Comment expliquer les gains considérables de consommation électrique d'une rénovation d’installation d’éclairage public et le rôle des luminaires LED ?
par Lionel Simonot14 janvier 2021

Avec des efficacités lumineuses d’environ 130 lm/W, les LED blanches actuellement commercialisées sont plus efficaces que toutes les lampes à décharge, mais ce gain est largement insuffisant pour expliquer à lui seul des réductions de consommation énergétique de plus de 70% constatées lors d’une rénovation en éclairage public.

 

 

Gains énormes sur l’installation d’éclairage public

Avec les luminaires traditionnels, les installations d’éclairage étaient surdimensionnées. Par exemple, si la lampe sodium haute pression de 100W était insuffisante pour assurer un niveau d’éclairement, il fallait choisir la lampe de 150W (+50% !). Avec les LED, le choix des puissances est beaucoup plus fin, les fabricants pouvant même ajuster sur demande le courant d’alimentation des luminaires.

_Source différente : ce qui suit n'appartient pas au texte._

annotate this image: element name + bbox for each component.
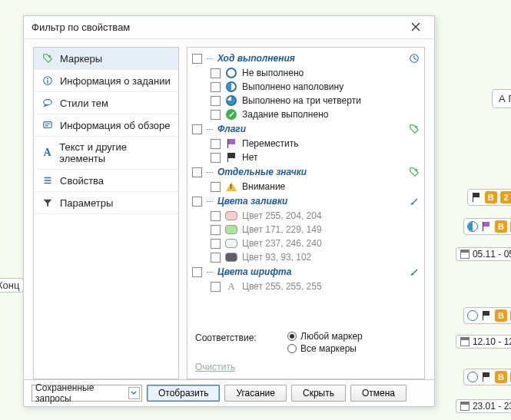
filter-properties-dialog: Фильтр по свойствам Маркеры Информация о… xyxy=(23,15,435,407)
correspondence-label: Соответствие: xyxy=(195,331,280,343)
checkbox[interactable] xyxy=(211,211,221,221)
svg-point-1 xyxy=(47,78,48,80)
marker-group-header[interactable]: Флаги xyxy=(191,121,423,137)
checkbox[interactable] xyxy=(211,68,221,78)
swatch-icon xyxy=(225,223,237,236)
marker-item[interactable]: Внимание xyxy=(191,180,423,193)
marker-group-header[interactable]: Цвета шрифта xyxy=(191,264,423,279)
marker-panel: Ход выполненияНе выполненоВыполнено напо… xyxy=(187,47,425,379)
checkbox[interactable] xyxy=(211,82,221,92)
marker-group-header[interactable]: Ход выполнения xyxy=(191,51,423,66)
category-label: Информация об обзоре xyxy=(60,120,170,131)
marker-item[interactable]: Цвет 255, 204, 204 xyxy=(191,209,423,223)
marker-item-label: Переместить xyxy=(242,138,299,149)
group-title: Ход выполнения xyxy=(217,53,403,64)
marker-item[interactable]: Цвет 171, 229, 149 xyxy=(191,223,423,236)
checkbox[interactable] xyxy=(192,124,202,134)
chevron-down-icon xyxy=(128,387,140,399)
category-label: Параметры xyxy=(60,197,113,209)
marker-item[interactable]: ✓Задание выполнено xyxy=(191,107,423,121)
tag-plus-icon[interactable] xyxy=(407,165,421,179)
flag-purple-icon xyxy=(225,137,237,150)
cancel-button[interactable]: Отмена xyxy=(350,385,406,402)
dialog-title: Фильтр по свойствам xyxy=(32,21,405,33)
checkbox[interactable] xyxy=(211,225,221,235)
marker-scroll[interactable]: Ход выполненияНе выполненоВыполнено напо… xyxy=(187,48,424,326)
swatch-icon xyxy=(225,237,237,250)
checkbox[interactable] xyxy=(211,282,221,292)
marker-item[interactable]: Нет xyxy=(191,150,423,164)
group-title: Цвета шрифта xyxy=(217,266,403,277)
tag-plus-icon[interactable] xyxy=(407,122,421,136)
checkbox[interactable] xyxy=(211,153,221,163)
bubble-icon xyxy=(41,97,54,109)
category-parameters[interactable]: Параметры xyxy=(34,192,178,214)
category-label: Свойства xyxy=(60,175,104,187)
bg-date: 23.01 - 23.0 xyxy=(456,399,511,413)
marker-group-header[interactable]: Цвета заливки xyxy=(191,193,423,209)
marker-item[interactable]: Цвет 237, 246, 240 xyxy=(191,236,423,250)
radio-label: Любой маркер xyxy=(300,331,363,342)
swatch-icon xyxy=(225,210,237,222)
svg-rect-3 xyxy=(44,122,52,128)
text-a-icon: A xyxy=(41,147,53,159)
circle-empty-icon xyxy=(225,67,237,79)
svg-point-2 xyxy=(44,100,52,105)
checkbox[interactable] xyxy=(192,267,202,277)
list-icon xyxy=(41,174,54,187)
checkbox[interactable] xyxy=(211,139,221,149)
radio-icon xyxy=(287,332,297,341)
clock-icon[interactable] xyxy=(407,51,421,65)
info-icon xyxy=(41,74,54,87)
radio-icon xyxy=(287,344,297,353)
group-title: Отдельные значки xyxy=(217,167,403,177)
brush-icon[interactable] xyxy=(407,194,421,208)
marker-group-header[interactable]: Отдельные значки xyxy=(191,164,423,180)
category-topic-styles[interactable]: Стили тем xyxy=(34,92,178,114)
show-button[interactable]: Отобразить xyxy=(147,385,220,402)
brush-icon[interactable] xyxy=(407,265,421,279)
checkbox[interactable] xyxy=(192,167,202,177)
category-review-info[interactable]: Информация об обзоре xyxy=(34,114,178,137)
filter-icon xyxy=(41,197,54,209)
radio-any-marker[interactable]: Любой маркер xyxy=(287,331,363,342)
close-button[interactable] xyxy=(405,21,426,35)
marker-item[interactable]: Выполнено на три четверти xyxy=(191,94,423,107)
circle-check-icon: ✓ xyxy=(225,108,237,121)
marker-item[interactable]: AЦвет 255, 255, 255 xyxy=(191,279,423,293)
checkbox[interactable] xyxy=(211,110,221,120)
checkbox[interactable] xyxy=(211,182,221,192)
checkbox[interactable] xyxy=(192,54,202,64)
radio-label: Все маркеры xyxy=(300,343,357,354)
swatch-icon xyxy=(225,251,237,263)
radio-all-markers[interactable]: Все маркеры xyxy=(287,343,363,354)
marker-item-label: Цвет 237, 246, 240 xyxy=(242,238,322,249)
marker-item[interactable]: Выполнено наполовину xyxy=(191,80,423,94)
dialog-titlebar: Фильтр по свойствам xyxy=(24,16,434,39)
circle-half-icon xyxy=(225,81,237,93)
bg-date: 12.10 - 12.1 xyxy=(456,335,511,349)
category-label: Информация о задании xyxy=(60,75,171,87)
marker-item-label: Задание выполнено xyxy=(242,109,328,120)
category-task-info[interactable]: Информация о задании xyxy=(34,70,178,92)
bg-date: 05.11 - 05.1 xyxy=(456,247,511,261)
category-markers[interactable]: Маркеры xyxy=(34,48,178,70)
hide-button[interactable]: Скрыть xyxy=(291,385,346,402)
tag-plus-icon xyxy=(41,52,54,64)
marker-item[interactable]: Не выполнено xyxy=(191,66,423,80)
category-properties[interactable]: Свойства xyxy=(34,170,178,192)
clear-link[interactable]: Очистить xyxy=(187,359,424,379)
checkbox[interactable] xyxy=(211,239,221,249)
checkbox[interactable] xyxy=(192,197,202,207)
saved-queries-combo[interactable]: Сохраненные запросы xyxy=(32,385,142,402)
marker-item[interactable]: Переместить xyxy=(191,137,423,150)
fade-button[interactable]: Угасание xyxy=(224,385,287,402)
checkbox[interactable] xyxy=(211,253,221,263)
marker-item[interactable]: Цвет 93, 93, 102 xyxy=(191,250,423,264)
checkbox[interactable] xyxy=(211,96,221,106)
correspondence-row: Соответствие: Любой маркер Все маркеры xyxy=(187,326,424,359)
group-title: Цвета заливки xyxy=(217,196,403,207)
category-label: Текст и другие элементы xyxy=(59,141,171,164)
marker-item-label: Цвет 171, 229, 149 xyxy=(242,224,322,235)
category-text-elements[interactable]: A Текст и другие элементы xyxy=(34,137,178,170)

Le Treport (76) France – Luminaires : Selux Olivio RGBW © Andreas Stenger

Le surdimensionnement à l’installation était aussi nécessaire pour tenir compte de la dépréciation dans le temps du flux émis, inévitable pour toute source de lumière. Celle-ci est sensiblement moins forte pour les luminaires LED que pour ceux des lampes à décharge. Mieux encore, certains drivers de matériel d’éclairage LED proposent la fonction « Constant Light Output » qui consiste à augmenter progressivement le courant alimentant les LED pour compenser la dépréciation du flux lumineux. Le document suivant de Comatelec Schréder illustre les économies de consommation engendrées avec cette option.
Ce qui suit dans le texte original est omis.